Ms Gardner also suggested MSPs should look into creating a new offence after lawyers concluded the apparent obfuscation did not meet the legal definition of fraud.
Committee convener Paul Martin said: “The evidence the committee has heard to this point has led us to agree that John Doyle needs to appear before us again.
“We are determined to carry out a full inquiry into the governance of severance payments at Coatbridge College.”
Ms Gardner told the committee: “Mr Doyle, as principal and accounting officer for the college, had a responsibility to ensure the remuneration committee had the advice it needed.
“In my view, there was a deliberate withholding of information from the people who were charged with making the decision.”
She acknowledged the withholding of information for financial gain may meet “the dictionary definition of fraud” but may not meet the legal definition.
Lawyers have concluded “the likelihood of money being recovered from individuals concerned was very small”, she said.
She added: “If there should be a new offence or some other sanction available, I think that is a good question for the committee to consider.”
Today, Conservative MSP Mary Scanlon asked members of the remuneration committee whether the Auditor General’s conclusion that information was withheld was “a fair assessment”.
Ralph Gunn said: “With hindsight, yes, but at the time we didn’t know there was anything like that.
“If I had guidance in front of me that said something markedly different from what we eventually decided, I would not have made the decision we did make.”
Last week, Mr Doyle told the committee the SFC advice was available on the college intranet.
Thomas Keenan told MSPs today: “If Mr Doyle seriously thinks that to advise committees appropriately that we should go to the intranet, then quite simply that is absolute nonsense.”

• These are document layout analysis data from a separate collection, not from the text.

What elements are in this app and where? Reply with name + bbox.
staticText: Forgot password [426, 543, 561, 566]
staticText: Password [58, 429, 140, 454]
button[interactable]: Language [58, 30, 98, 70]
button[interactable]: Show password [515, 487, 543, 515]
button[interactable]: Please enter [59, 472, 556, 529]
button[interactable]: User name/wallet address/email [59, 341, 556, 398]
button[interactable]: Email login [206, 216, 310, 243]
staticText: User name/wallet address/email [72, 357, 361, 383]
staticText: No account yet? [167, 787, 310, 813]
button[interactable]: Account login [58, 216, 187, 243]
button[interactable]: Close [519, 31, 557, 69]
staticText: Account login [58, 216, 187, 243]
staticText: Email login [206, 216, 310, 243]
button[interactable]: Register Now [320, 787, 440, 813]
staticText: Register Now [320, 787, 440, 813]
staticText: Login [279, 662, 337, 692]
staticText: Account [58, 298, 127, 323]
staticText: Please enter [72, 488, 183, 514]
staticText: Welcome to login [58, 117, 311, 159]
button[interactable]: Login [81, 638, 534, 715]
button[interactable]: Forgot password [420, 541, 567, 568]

He said he was “very concerned that we had been misled”, was “more than upset” and he sympathised with trade unionists who then went “absolutely ballistic” when they learned of the pay-off.
Last week, Mr Doyle told journalists: “Why would I pay money that is not due to anyone? It’s not taxpayers’ money … I have done absolutely nothing wrong.”
Today, remuneration committee member Paul Gilliver said: “My view of the income was it went into the common reserve which was applied to the charitable objectives of the college. It came from college resources.”
Liberal Democrat MSP Tavish Scott said: “If the money … only came from the SFC up to a certain level, and did not come from commercial income, it must have come from college resources which would normally pay for things that go on in classrooms to help the students.”